▶ **WORK INSTRUCTIONS**: In the records below, find the line containing "Русенска прокуратура разследва" and restate it and all lines after it exactly, through the last line.

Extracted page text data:
════
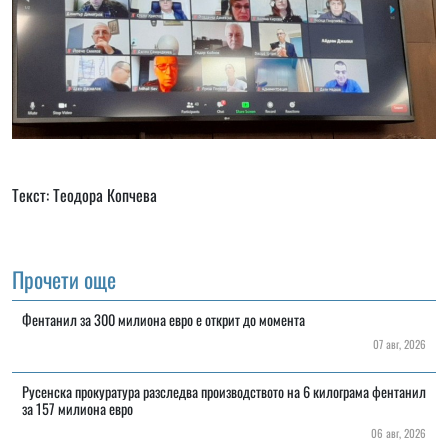
Текст: Теодора Копчева
Прочети още
Фентанил за 300 милиона евро е открит до момента
07 авг, 2026
Русенска прокуратура разследва производството на 6 килограма фентанил
за 157 милиона евро
06 авг, 2026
════
▶ **ANSWER FOR THE TASK**:
Русенска прокуратура разследва производството на 6 килограма фентанил
за 157 милиона евро
06 авг, 2026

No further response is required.